We left last week for a big hockey tournament in Minneapolis. I've wanted to go to the Cities to shop for school clothes for the boys, and enjoy a relaxing time. I still believe I am that old version of me, that could accomplish all of these things easily.
Yet, hockey tournaments can become all about hockey. Traveling to and from the rink, going early, watching the games, staying late. While in between games you are finding quick meals for your ravenous skater, finding skate sharpeners, etc., its a few busy days.
So this one time, I decided to do something spur of the moment, on the outside of hockey, instead.
When my friend, Kristi, invited me to come to her home on the lake, and spend time with another of our friends, Elizabeth, plus my God daughter, Brynne… how could I resist?
I skipped one of Nolan's hockey games, Friday night.

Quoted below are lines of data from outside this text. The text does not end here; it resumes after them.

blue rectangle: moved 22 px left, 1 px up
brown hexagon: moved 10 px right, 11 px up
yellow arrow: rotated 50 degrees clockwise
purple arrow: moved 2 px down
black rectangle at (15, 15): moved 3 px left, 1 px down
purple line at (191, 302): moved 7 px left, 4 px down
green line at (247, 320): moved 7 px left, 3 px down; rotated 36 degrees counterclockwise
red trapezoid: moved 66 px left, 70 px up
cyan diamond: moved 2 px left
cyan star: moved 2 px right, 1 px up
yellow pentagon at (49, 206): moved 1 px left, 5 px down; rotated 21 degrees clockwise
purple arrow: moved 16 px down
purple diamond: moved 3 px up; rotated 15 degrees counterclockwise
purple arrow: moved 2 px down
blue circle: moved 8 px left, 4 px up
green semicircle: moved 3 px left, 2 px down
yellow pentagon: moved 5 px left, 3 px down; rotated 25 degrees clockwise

Rick brought me to a Fuddrucker's and Kristi and Brynne met me there for dinner.
Then we left for Kristi's and Brynne's home.
Soon Elizabeth arrived.
We had the best time!
Kristi and Elizabeth filled our Facebook feed with pictures of us on the deck, by the moonlit lake, giggling at the antics of the four year old entertaining us.

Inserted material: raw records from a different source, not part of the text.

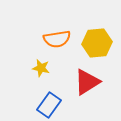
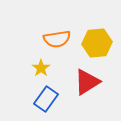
yellow star: rotated 24 degrees clockwise
blue rectangle: moved 3 px left, 6 px up
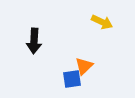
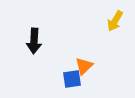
yellow arrow: moved 13 px right, 1 px up; rotated 95 degrees clockwise
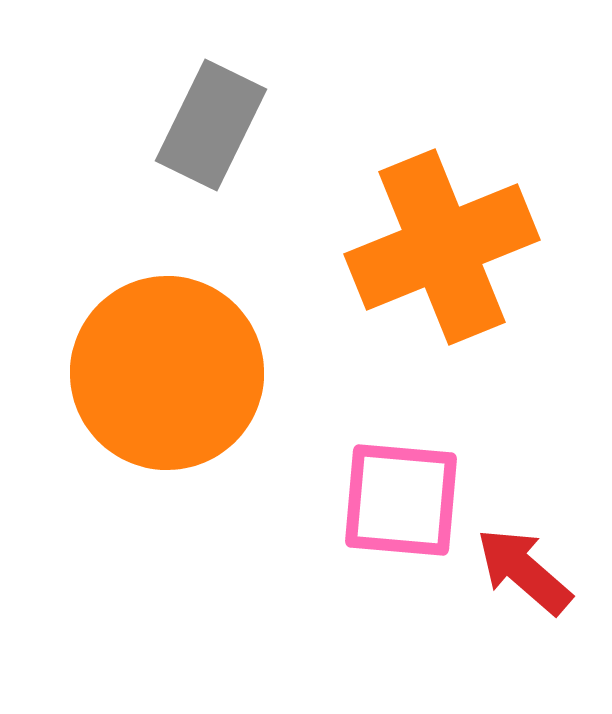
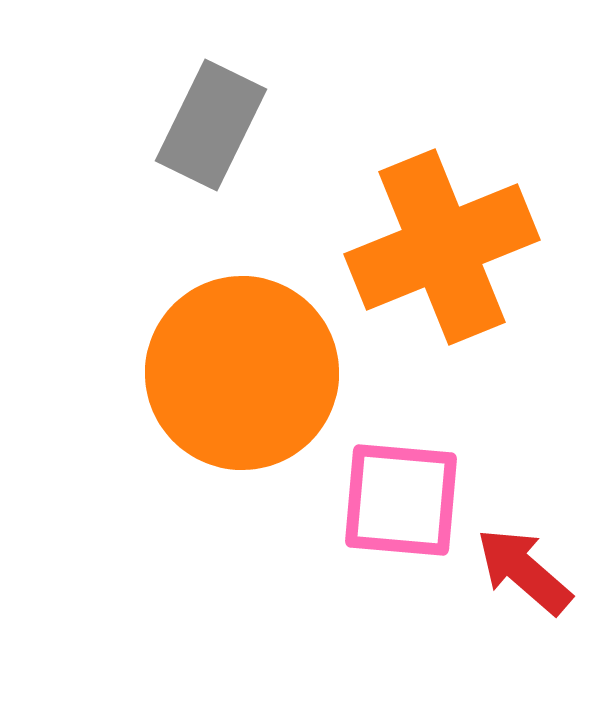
orange circle: moved 75 px right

All of this, even though, I was still tired and semi-nauseous from infusion.
I also find my brain has a hard time when its tired. Words get lodged in there and have a hard time working their way to my mouth. Names escape me. Directions are lost. It takes so much for me to just cope with all the stimulation around me, and the newness of it all. I struggle with trying to be the same me, when that "version" of me, left long ago.

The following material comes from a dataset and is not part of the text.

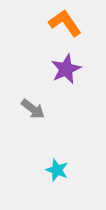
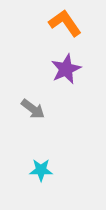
cyan star: moved 16 px left; rotated 20 degrees counterclockwise
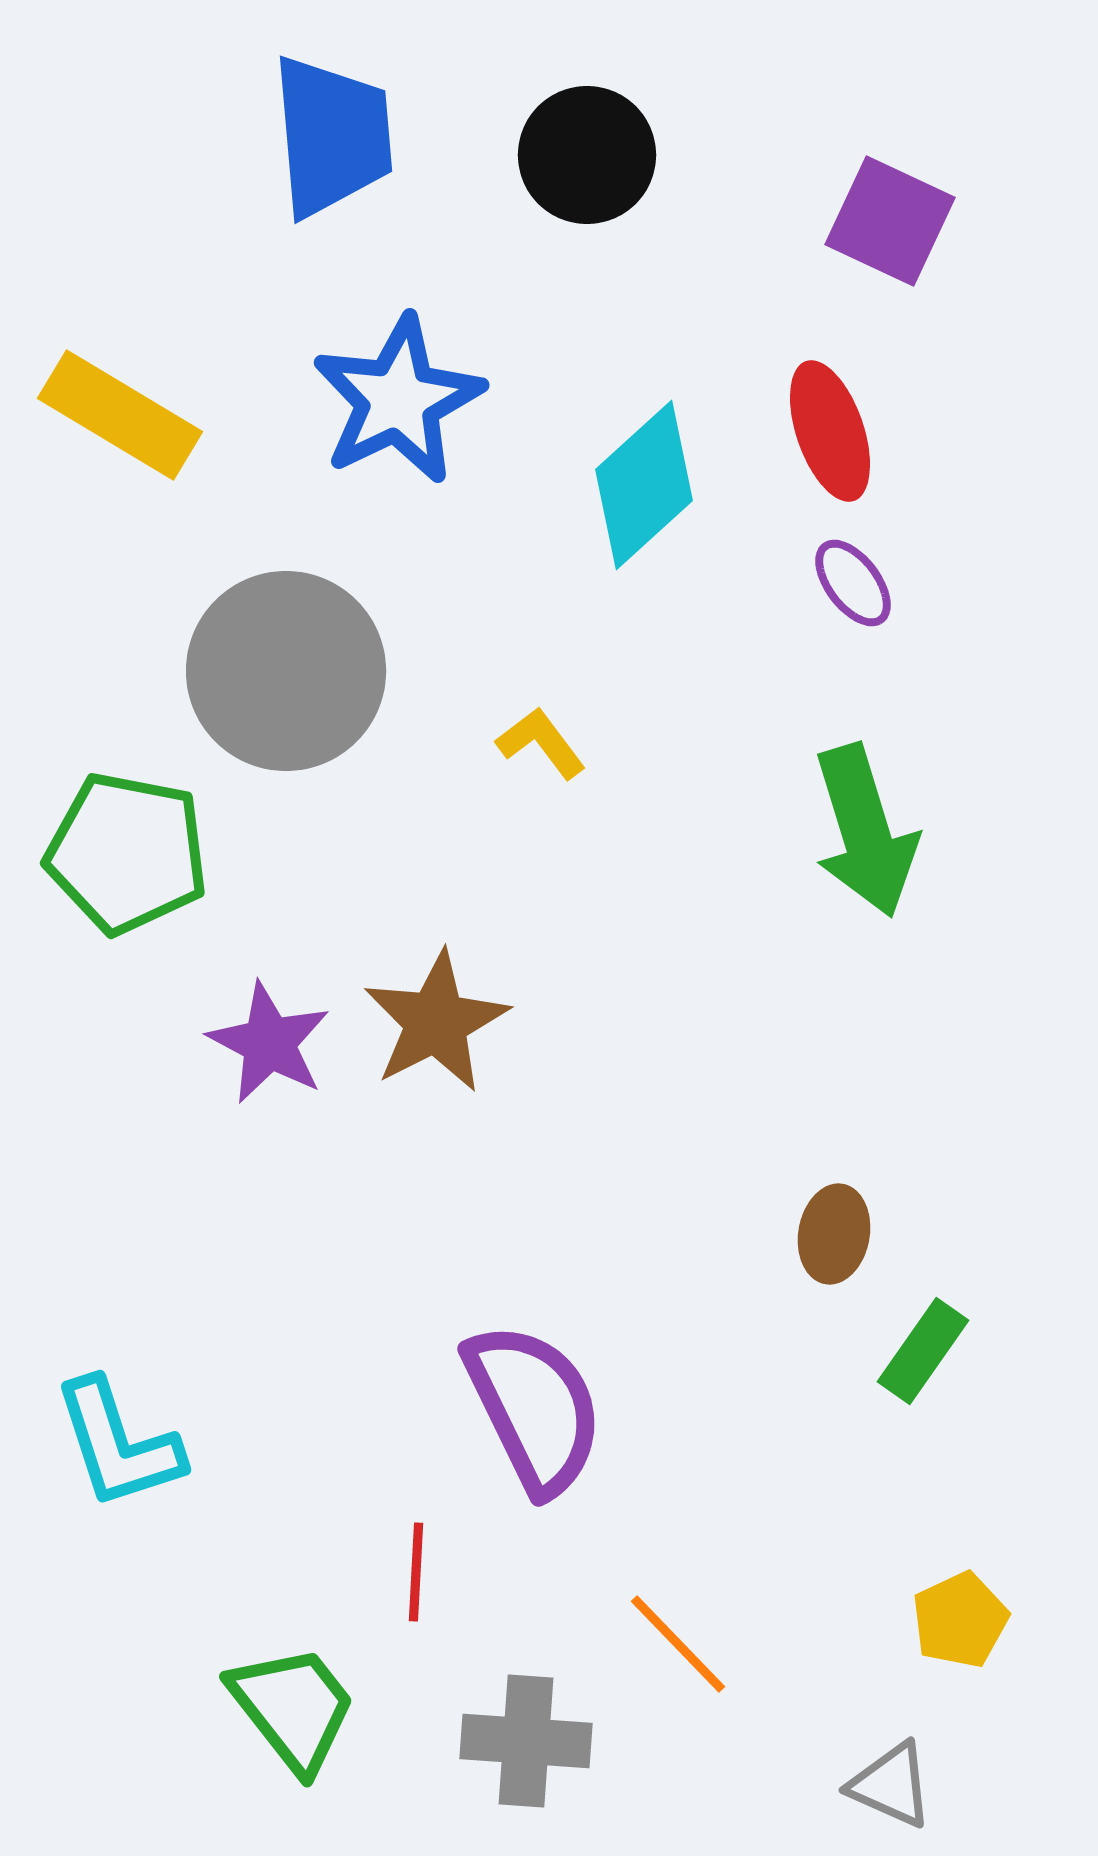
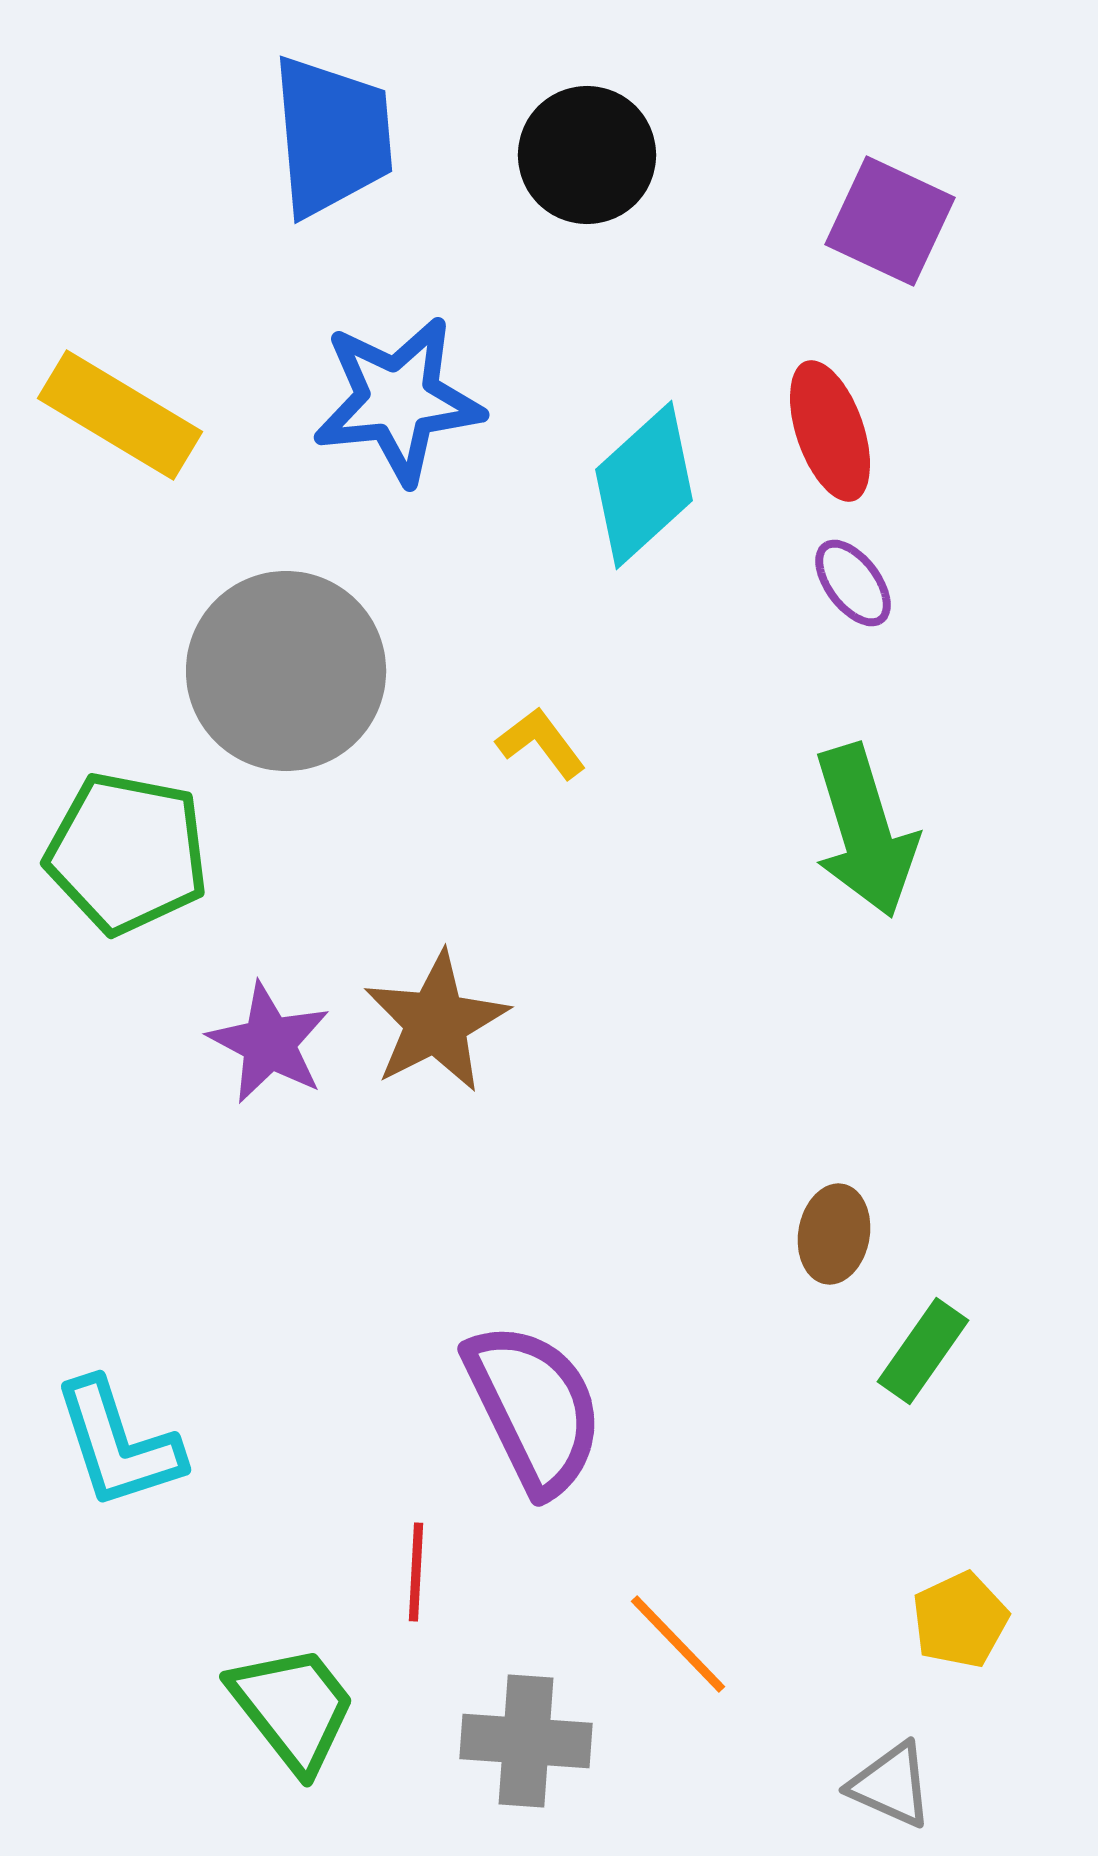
blue star: rotated 20 degrees clockwise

So even though I brought my camera? I took no pictures. Not a single one.
Fatigue just numbs me to a point of hardly being able to move at times.
I still however, soaked in the moments and loved each one.
But, if I'm being honest, I compromised quite a bit this past weekend.
Even though I knew what both the boys needed for clothes at the stores? By the time we drove to the Outlets, found parking, maneuvered through the crowds and got to our first store?
We fought out way through not finding anything, left, and had just 20 minutes to spend at the second store.
Like that, our time was up and we needed to head back out to get to the next game on time.
Thank goodness I have a boy who relishes athletic wear and made quick decisions.
But I didn't shop for myself at all, like I would normally do. I didn't even attempt to look for Colton's sizes. I just didn't have it in me.
I try hard to not be disappointed in what it seems I can't accomplish some days.
Nolan's team won 3 games and lost 2 this weekend.
We arrived home and I was in bed, in record time.
My head is throbbing today, and I am groggy and mind-numbingly tired.
The one thing, at the center of it all, no matter which version of me...
my grateful heart knows no bounds, and remains just as full as its ever been.
"My word is a lamp to your feet; My presence is a Light for your path."